A typical application for a passive GBIC module is in a fiber channel arbitrated loop. In such a loop, there is a hub with multiple ports, each with a passive GBIC module. The hub interrogates the ports to see what is connected to each port. If the passive GBIC module is connected either to an open line or to a turned off terminal, crosstalk between the receive and transmit wires sends the interrogation signal back to the hub receiver at a very low level. The sensitivity of a hub receiver is typically 25 millivolts, whereas the GBIC specification calls for a minimum signal level of 400 millivolts. The crosstalk signal sent back to the hub could exceed the 25 millivolt sensitivity of the receiver, so that the receiver senses this signal and waits for a handshake which never arrives. Accordingly, the entire system freezes up. Until now, the passive GBIC module did not contain any active circuitry, its only function being to pass signals between the host and the transmission media. It would therefore be desirable to equip a passive GBIC module with circuitry for detecting when a received signal was below the minimum threshold called for in the GBIC specification so as to prevent the host from falsely responding to a low level signal.

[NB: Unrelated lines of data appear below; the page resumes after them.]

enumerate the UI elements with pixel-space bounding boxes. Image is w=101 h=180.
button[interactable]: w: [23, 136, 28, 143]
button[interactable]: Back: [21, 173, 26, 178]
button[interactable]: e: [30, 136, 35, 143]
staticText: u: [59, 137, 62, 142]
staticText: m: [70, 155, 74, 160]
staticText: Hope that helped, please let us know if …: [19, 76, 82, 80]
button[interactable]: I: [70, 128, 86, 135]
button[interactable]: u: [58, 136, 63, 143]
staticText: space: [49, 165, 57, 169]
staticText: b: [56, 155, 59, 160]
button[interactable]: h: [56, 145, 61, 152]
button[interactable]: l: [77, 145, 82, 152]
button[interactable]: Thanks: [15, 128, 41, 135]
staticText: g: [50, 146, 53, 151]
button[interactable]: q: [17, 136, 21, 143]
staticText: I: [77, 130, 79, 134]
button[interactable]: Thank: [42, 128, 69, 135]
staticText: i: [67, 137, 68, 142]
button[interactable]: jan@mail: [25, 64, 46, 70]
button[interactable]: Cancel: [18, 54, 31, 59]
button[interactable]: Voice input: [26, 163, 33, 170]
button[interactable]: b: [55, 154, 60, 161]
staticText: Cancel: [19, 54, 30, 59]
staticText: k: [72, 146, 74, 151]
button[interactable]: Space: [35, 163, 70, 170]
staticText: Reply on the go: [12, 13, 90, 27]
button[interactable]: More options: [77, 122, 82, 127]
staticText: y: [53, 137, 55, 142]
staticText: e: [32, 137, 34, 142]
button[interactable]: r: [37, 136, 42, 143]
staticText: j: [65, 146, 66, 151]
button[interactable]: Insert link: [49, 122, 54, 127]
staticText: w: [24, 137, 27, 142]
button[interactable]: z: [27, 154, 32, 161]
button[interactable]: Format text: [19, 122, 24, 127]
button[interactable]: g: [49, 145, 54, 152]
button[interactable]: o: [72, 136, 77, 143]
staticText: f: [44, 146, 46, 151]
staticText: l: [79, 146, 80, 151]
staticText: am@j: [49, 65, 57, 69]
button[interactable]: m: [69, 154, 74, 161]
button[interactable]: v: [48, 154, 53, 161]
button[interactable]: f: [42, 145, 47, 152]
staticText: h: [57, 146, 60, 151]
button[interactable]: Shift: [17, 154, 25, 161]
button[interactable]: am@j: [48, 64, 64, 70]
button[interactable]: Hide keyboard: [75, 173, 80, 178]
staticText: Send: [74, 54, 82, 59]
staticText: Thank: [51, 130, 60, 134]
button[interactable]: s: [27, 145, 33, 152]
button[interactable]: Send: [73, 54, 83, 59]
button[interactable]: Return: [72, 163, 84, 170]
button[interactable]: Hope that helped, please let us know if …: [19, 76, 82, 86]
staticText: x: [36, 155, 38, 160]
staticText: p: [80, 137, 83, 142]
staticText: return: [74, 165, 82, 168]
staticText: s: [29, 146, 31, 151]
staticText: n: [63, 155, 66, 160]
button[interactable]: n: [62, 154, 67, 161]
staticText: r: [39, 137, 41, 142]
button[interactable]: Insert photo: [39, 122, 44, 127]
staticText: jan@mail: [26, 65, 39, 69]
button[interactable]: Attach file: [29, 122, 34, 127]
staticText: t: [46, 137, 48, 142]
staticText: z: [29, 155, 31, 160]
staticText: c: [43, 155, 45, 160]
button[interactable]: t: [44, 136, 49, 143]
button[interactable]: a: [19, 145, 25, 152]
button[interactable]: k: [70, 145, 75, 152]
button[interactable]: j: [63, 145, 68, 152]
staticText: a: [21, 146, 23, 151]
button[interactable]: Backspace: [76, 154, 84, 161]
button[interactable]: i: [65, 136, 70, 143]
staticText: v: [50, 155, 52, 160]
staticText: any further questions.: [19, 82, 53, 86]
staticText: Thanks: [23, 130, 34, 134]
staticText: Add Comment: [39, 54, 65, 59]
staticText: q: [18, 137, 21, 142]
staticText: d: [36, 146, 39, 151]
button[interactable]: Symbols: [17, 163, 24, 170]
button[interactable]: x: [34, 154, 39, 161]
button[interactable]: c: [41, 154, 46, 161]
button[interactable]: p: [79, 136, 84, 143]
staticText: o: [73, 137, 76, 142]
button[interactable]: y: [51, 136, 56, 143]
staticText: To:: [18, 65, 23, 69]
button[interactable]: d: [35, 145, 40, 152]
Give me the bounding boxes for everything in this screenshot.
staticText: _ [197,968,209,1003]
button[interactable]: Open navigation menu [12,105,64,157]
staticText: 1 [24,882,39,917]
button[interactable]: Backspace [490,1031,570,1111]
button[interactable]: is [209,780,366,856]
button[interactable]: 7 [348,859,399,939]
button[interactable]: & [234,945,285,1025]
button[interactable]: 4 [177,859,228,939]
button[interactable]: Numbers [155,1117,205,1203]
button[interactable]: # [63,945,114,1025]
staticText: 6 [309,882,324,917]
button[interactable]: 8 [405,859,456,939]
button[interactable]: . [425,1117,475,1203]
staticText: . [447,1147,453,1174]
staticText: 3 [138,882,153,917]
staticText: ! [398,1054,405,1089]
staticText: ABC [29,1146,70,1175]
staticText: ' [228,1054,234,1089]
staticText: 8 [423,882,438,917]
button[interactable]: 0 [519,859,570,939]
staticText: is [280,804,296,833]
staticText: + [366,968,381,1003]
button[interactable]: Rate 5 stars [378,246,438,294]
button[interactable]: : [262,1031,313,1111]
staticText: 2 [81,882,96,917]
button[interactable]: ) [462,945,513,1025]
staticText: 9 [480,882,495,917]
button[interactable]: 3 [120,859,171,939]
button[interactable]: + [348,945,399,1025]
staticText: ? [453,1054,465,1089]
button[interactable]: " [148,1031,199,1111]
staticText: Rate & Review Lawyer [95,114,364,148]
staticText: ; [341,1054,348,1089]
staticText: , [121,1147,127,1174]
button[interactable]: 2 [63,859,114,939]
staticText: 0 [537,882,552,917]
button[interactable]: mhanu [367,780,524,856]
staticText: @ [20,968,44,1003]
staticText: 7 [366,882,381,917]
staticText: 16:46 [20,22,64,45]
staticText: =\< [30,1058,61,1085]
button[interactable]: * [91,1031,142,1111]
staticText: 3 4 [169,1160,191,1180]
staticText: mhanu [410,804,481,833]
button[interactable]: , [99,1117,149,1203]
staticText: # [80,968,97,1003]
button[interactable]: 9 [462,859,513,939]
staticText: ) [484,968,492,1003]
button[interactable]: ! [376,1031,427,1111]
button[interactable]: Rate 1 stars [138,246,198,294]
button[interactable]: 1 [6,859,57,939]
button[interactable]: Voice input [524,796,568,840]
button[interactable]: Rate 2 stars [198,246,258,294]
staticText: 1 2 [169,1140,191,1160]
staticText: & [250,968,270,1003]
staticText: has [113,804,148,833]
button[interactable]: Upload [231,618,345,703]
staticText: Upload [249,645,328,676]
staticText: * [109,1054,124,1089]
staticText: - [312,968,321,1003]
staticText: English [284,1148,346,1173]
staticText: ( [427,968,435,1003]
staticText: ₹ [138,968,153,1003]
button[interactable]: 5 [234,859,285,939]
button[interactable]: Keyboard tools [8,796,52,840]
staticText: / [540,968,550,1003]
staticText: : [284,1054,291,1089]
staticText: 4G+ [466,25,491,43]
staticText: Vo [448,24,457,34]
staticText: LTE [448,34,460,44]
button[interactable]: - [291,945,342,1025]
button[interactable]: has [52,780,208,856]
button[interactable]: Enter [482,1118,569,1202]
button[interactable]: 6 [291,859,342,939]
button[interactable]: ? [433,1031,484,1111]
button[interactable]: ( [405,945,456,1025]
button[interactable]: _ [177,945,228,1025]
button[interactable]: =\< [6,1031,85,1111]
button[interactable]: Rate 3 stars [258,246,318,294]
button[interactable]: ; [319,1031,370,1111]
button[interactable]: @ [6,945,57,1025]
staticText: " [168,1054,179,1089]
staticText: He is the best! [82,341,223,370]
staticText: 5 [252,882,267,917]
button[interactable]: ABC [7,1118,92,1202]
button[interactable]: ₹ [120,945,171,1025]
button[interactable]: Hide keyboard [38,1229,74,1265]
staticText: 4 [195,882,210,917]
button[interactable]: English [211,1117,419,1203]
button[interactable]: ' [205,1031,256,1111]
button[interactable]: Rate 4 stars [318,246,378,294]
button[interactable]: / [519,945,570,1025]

A passive GBIC module is adapted for connection between a host and a transmission medium, with the module having a pair of receive circuit paths extending between a receptacle connectable to the transmission medium and a plug connectable to the host. Each of the pair of receive circuit paths includes a respective first series capacitor. According to the present invention, a signal detection circuit is connected to the pair of receive circuit paths and a respective second series capacitor is inserted in each of the receive circuit paths on the other side of the respective connection to the signal detection circuit from the respective first series capacitor.
In accordance with an aspect of this invention, the signal detection circuit comprises a current supply and an operational amplifier having an inverting input, a non-inverting input and an output. A first controllable switching element is coupled to the current supply and to the non-inverting input of the operational amplifier. A second controllable switching element is coupled to the current supply and to the inverting input of the operational amplifier. A third controllable switching element is coupled to the current supply and to the inverting input of the operational amplifier. The second controllable switching element has a control terminal coupled to a first of the pair of receive circuit paths and the third controllable switching element has a control terminal coupled to the other of the pair of receive circuit paths. The control terminals of the second and third controllable switching elements are further coupled to a fixed bias voltage and the control terminal of the first controllable switching element is coupled to a bias voltage equal to the fixed bias voltage plus one half the predetermined differential threshold. Accordingly, the output of the operational amplifier is at a first level when the differential between signals appearing on the pair of receive circuit paths exceeds the predetermined differential threshold and is at a second level when the differential between signals appearing on the pair of receive circuit paths is less than the predetermined differential threshold.